それによると、内定とは「入社予定日を就労の始期とし、内定取り消し事由が生じた場合には解約できる『始期付き・解約権留保付きの労働契約』が成立したことを意味する」と説明。口頭での内定や、いわゆる「内々定」についても「内定と同様に扱われる」と解説している。
そもそも内定取り消しとは何か。連合は「上記の労働契約の解約にあたる」と指摘。過去の最高裁の判例では内定取り消しは「採用内定の取り消しは採用内定当時知ることができず、また知ることが期待できない事実が後で判明し、それにより内定を取り消すことが『客観的に合理的と認められ社会通念上相当として是認できる』場合のみに限られる」(大日本印刷事件最高裁判決 1979年7月20日)となっており、そうでない場合、労契法第16条で解雇と同様に扱われ無効となると解説している。

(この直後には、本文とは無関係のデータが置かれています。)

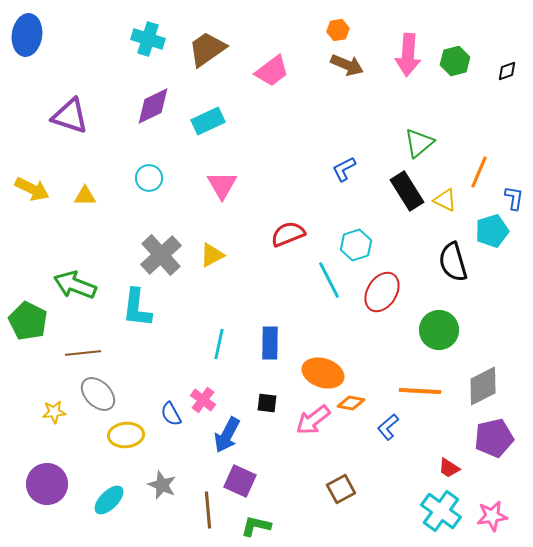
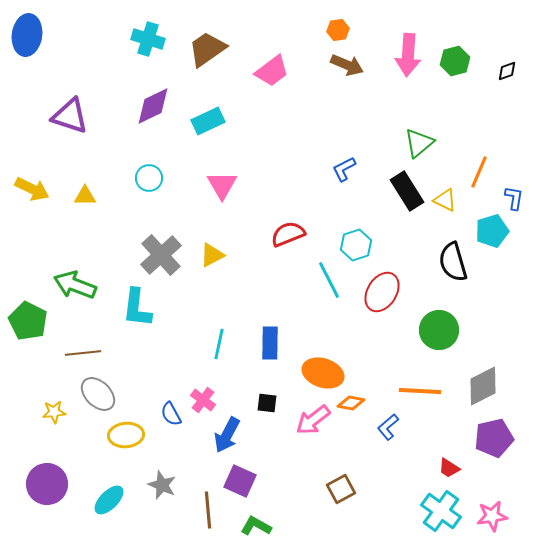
green L-shape at (256, 526): rotated 16 degrees clockwise
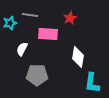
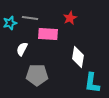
gray line: moved 3 px down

では、内定の取り消しはどのような場合に認められるのか。想定されるケースとして「学校を卒業できなかった場合」「就労までに必要とした免許・資格が取得できなかった場合」「健康を著しく害し勤務に重大な支障がでる場合」「履歴書や誓約書などに重大な虚偽記載がある場合」「破廉恥罪を犯した場合」(出所:旧労働省労働基準局監督課編「採用から解雇、退職まで」)などがあるという。
ただ、内定取り消しの例外も存在する。主に業績悪化に伴うものだ。「人員削減の必要性」(会社の維持・存続をはかるために人員整理が必要な場合)、「解雇回避努力」(新規採用の中止、希望退職の募集など努力をした上での解雇であること)、「被解雇者選定の合理性」(解雇対象者の選定基準の公正・合理性 基準が合理的・公正なものであること)、「説明・協議などの手続き」(解雇の必要性などについて十分説明をし、納得を得られるように協議をした場合)という内容で、総称して「整理解雇の4要件」と呼ばれる。
このため、連合は「単に先行きが不透明だからという理由での内定取り消しは許されない」との見解を示している。
その他、連合は採用内定後に会社都合による採用延期を行う場合は、一時帰休と同じ扱いとなり、休業補償の請求権が生じることも公式Webサイトに記載している。内定取り消しとなった求職者には、内定があったことの証拠(入社日の通知、必要書類提出の案内、研修の案内など)を保存した上で、都道府県労働局や労働基準監督署の相談窓口に行くことなどを呼び掛けている。
連合は公式Webサイトで労働問題に関するコンテンツを複数掲載している。